Spectators watch while Christians are killed by lions.

vs. 8  The word Smyrna means “myrrh.” Myrrh is a bitter herb which when crushed, emit a fragrance. This expresses the terrible persecution brought upon the believers during the 2nd – 3rd century. Hundreds of thousands of Christians were martyred during this time by crucifixion, thrown to lions, burned at the stake, and many other ways. How appropriate Jesus addresses this church as being the One Who is “the first and the last, which was dead and is alive,” giving them blessed assurance that He is eternal. Because He lives, they will live forever with Him.

vs. 9  Their works consisted of tribulation and poverty – not what we might consider good works. Yet Jesus’ assessment of them is they are rich! Our riches are never determined by how much or little we have in material possessions. The apostle Paul described himself as,

“having nothing and yet possessing all things.” 2 Corinthians 6:10

Jesus also assures the church He knew what they endured from the blasphemy of those who claimed to be believers, but were really of Satan (see Romans 2:28-29). Any church which does not preach the true gospel of Jesus Christ is a synagogue of Satan – he uses these false teachings to deceive many, leading them astray.
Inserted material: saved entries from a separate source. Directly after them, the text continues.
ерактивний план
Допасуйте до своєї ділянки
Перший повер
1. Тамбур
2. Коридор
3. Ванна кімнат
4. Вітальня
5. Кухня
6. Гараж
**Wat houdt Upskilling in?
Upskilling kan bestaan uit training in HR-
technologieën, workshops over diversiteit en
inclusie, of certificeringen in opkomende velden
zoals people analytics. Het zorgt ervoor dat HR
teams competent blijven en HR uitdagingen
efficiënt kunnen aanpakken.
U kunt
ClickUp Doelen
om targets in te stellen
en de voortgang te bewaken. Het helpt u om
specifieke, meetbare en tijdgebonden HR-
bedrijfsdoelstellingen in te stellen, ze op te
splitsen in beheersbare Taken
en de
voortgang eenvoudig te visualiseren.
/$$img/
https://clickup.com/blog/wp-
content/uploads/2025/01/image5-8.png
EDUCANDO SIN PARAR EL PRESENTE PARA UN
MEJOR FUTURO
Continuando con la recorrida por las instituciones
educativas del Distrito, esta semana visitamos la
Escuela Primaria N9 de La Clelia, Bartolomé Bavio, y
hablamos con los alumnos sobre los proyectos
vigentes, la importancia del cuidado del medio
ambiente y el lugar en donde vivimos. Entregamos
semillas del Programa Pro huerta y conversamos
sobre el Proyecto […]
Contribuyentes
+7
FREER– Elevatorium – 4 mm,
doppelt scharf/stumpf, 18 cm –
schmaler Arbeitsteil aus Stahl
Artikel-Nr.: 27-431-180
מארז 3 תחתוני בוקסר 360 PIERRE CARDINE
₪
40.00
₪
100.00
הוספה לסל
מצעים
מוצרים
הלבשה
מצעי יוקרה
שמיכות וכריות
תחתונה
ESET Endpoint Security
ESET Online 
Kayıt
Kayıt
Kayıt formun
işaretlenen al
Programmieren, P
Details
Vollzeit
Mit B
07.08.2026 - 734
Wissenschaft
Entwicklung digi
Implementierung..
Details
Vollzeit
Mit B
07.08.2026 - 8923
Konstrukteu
vs. 10  Do not fear these things you’ll suffer. This seems a strange admonition to not fear suffering or death. It would be impossible for the natural man – but for those whose trust is in God, it is not only possible, but suffering becomes a pathway to learning the grace and strength of the Lord. Paul even prayed, “That I may know Him, and the power of His resurrection, and the fellowship of His sufferings, being made conformable to His death.” Philippians 3:10.

It’s unclear what is meant by tribulation for ten days. Some scholars think from Emperor Nero to 312 A.D., there were ten distinct edicts demanding governors to seek out Christians and put them to death. The 10th and last persecutor was Diocletian. This could very well be what “ten days” referred to. (See John Gill’s Exposition for more).

 A crown of life is promised to the faithful. This reminds us of James 1:12 

“Blessed is the man that endureth temptation; for when he is tried, he shall receive the crown of life, which the Lord hath promised to them that love him.”

See also Romans 8:17-18. Those willing to suffer with the Lord in this life, will reign as joint-heirs with Him in heaven.

vs. 11  The second death mentioned here refers to the lake of fire (Revelation 20:14)

The Church of Pergamon: (A.D. 312-606)

City of Pergamum, now modern Turkey

vs. 12  Jesus addresses this church as “He which has the sharp sword with two edges.” This immediately speaks of a need for judgement.

vs. 13  Pergamos was the center of idol worship. The city’s influence and and commercial import rivaled that of Athens. People from all over came to worship in the temples, one of which was the temple of Zeus, often referred to as “Satan’s throne.” The word throne implies the master’s seat, or where the lord of the domain resides and rules. In other words, Satan felt at home in this place! The temple’s remains now reside in Berlin, Germany.

According to tradition, it was in the temple of Zeus where the believer, Antipas, was roasted to death inside a bronze bull, during the reign of Roman Emperor Domitian (A.D. 81-96). Jesus commends the church in Pergamon for holding fast to His name, not denying the faith even in the face of Antipas’ horrible death.

vs. 14  But Jesus had a few things against them – they held fast to the doctrine Balaam and of the Nicolaitanes. In Numbers 22-25, Balaam prophesied for gain of the world’s good, a mentality very prominent today! (See Numbers 31:16, 2 Peter 2:15, & Jude 11). He taught compromise with the world’s ways. The King of Moab, Balak, attempted to bribe Balaam in cursing Israel so they would be defeated. God prevented Balaam from doing this (using a very unusual messenger), so Balaam advised the king to entice Israel to disobey God…thus bring God’s judgment upon them. The wiles of Satan has brought defeat to many all through the year. How important for us to know God’s Word and obey Him only!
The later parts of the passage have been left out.